Data entries:
--

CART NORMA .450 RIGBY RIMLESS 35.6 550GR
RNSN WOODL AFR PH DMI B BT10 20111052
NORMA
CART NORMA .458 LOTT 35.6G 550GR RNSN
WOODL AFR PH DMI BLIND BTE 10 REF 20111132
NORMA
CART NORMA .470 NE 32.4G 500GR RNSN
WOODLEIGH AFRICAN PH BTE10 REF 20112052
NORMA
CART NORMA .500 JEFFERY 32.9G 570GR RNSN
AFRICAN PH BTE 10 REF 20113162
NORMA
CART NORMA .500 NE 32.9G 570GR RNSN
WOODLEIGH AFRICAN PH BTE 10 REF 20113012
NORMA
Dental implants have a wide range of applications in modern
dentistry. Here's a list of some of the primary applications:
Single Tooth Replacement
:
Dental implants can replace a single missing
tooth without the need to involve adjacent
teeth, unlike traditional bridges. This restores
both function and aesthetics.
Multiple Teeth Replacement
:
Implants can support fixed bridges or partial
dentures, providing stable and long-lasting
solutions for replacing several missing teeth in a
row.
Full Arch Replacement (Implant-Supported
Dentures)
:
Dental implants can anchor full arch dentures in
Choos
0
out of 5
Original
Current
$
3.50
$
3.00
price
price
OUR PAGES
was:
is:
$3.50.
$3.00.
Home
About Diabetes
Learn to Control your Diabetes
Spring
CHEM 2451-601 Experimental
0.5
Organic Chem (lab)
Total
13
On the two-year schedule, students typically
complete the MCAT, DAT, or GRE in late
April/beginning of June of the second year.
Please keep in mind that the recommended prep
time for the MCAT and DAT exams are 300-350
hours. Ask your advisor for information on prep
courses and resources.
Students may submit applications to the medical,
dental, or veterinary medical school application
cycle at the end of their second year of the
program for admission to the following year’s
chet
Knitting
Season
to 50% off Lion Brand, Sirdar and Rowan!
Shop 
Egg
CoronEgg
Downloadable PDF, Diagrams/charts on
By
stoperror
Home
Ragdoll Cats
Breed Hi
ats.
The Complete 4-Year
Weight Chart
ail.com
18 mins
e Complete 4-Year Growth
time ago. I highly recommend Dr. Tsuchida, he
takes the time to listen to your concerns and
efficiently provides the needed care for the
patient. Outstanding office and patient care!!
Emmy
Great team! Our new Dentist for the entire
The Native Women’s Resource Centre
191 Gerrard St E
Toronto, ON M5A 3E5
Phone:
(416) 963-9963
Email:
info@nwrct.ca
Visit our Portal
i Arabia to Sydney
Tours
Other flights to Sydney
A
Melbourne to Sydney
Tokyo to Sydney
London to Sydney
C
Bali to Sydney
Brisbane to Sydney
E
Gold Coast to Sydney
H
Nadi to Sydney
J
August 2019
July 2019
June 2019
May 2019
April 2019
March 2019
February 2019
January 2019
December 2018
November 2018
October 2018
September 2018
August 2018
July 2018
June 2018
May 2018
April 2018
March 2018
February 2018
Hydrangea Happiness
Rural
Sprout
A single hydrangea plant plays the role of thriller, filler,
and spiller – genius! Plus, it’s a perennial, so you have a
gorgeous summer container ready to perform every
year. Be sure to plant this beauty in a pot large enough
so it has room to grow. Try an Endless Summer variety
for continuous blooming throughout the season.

--

*Problem statement*
Restate all entries above verbatim.

*Response to the exercise*
CART NORMA .450 RIGBY RIMLESS 35.6 550GR
RNSN WOODL AFR PH DMI B BT10 20111052
NORMA
CART NORMA .458 LOTT 35.6G 550GR RNSN
WOODL AFR PH DMI BLIND BTE 10 REF 20111132
NORMA
CART NORMA .470 NE 32.4G 500GR RNSN
WOODLEIGH AFRICAN PH BTE10 REF 20112052
NORMA
CART NORMA .500 JEFFERY 32.9G 570GR RNSN
AFRICAN PH BTE 10 REF 20113162
NORMA
CART NORMA .500 NE 32.9G 570GR RNSN
WOODLEIGH AFRICAN PH BTE 10 REF 20113012
NORMA
Dental implants have a wide range of applications in modern
dentistry. Here's a list of some of the primary applications:
Single Tooth Replacement
:
Dental implants can replace a single missing
tooth without the need to involve adjacent
teeth, unlike traditional bridges. This restores
both function and aesthetics.
Multiple Teeth Replacement
:
Implants can support fixed bridges or partial
dentures, providing stable and long-lasting
solutions for replacing several missing teeth in a
row.
Full Arch Replacement (Implant-Supported
Dentures)
:
Dental implants can anchor full arch dentures in
Choos
0
out of 5
Original
Current
$
3.50
$
3.00
price
price
OUR PAGES
was:
is:
$3.50.
$3.00.
Home
About Diabetes
Learn to Control your Diabetes
Spring
CHEM 2451-601 Experimental
0.5
Organic Chem (lab)
Total
13
On the two-year schedule, students typically
complete the MCAT, DAT, or GRE in late
April/beginning of June of the second year.
Please keep in mind that the recommended prep
time for the MCAT and DAT exams are 300-350
hours. Ask your advisor for information on prep
courses and resources.
Students may submit applications to the medical,
dental, or veterinary medical school application
cycle at the end of their second year of the
program for admission to the following year’s
chet
Knitting
Season
to 50% off Lion Brand, Sirdar and Rowan!
Shop 
Egg
CoronEgg
Downloadable PDF, Diagrams/charts on
By
stoperror
Home
Ragdoll Cats
Breed Hi
ats.
The Complete 4-Year
Weight Chart
ail.com
18 mins
e Complete 4-Year Growth
time ago. I highly recommend Dr. Tsuchida, he
takes the time to listen to your concerns and
efficiently provides the needed care for the
patient. Outstanding office and patient care!!
Emmy
Great team! Our new Dentist for the entire
The Native Women’s Resource Centre
191 Gerrard St E
Toronto, ON M5A 3E5
Phone:
(416) 963-9963
Email:
info@nwrct.ca
Visit our Portal
i Arabia to Sydney
Tours
Other flights to Sydney
A
Melbourne to Sydney
Tokyo to Sydney
London to Sydney
C
Bali to Sydney
Brisbane to Sydney
E
Gold Coast to Sydney
H
Nadi to Sydney
J
August 2019
July 2019
June 2019
May 2019
April 2019
March 2019
February 2019
January 2019
December 2018
November 2018
October 2018
September 2018
August 2018
July 2018
June 2018
May 2018
April 2018
March 2018
February 2018
Hydrangea Happiness
Rural
Sprout
A single hydrangea plant plays the role of thriller, filler,
and spiller – genius! Plus, it’s a perennial, so you have a
gorgeous summer container ready to perform every
year. Be sure to plant this beauty in a pot large enough
so it has room to grow. Try an Endless Summer variety
for continuous blooming throughout the season.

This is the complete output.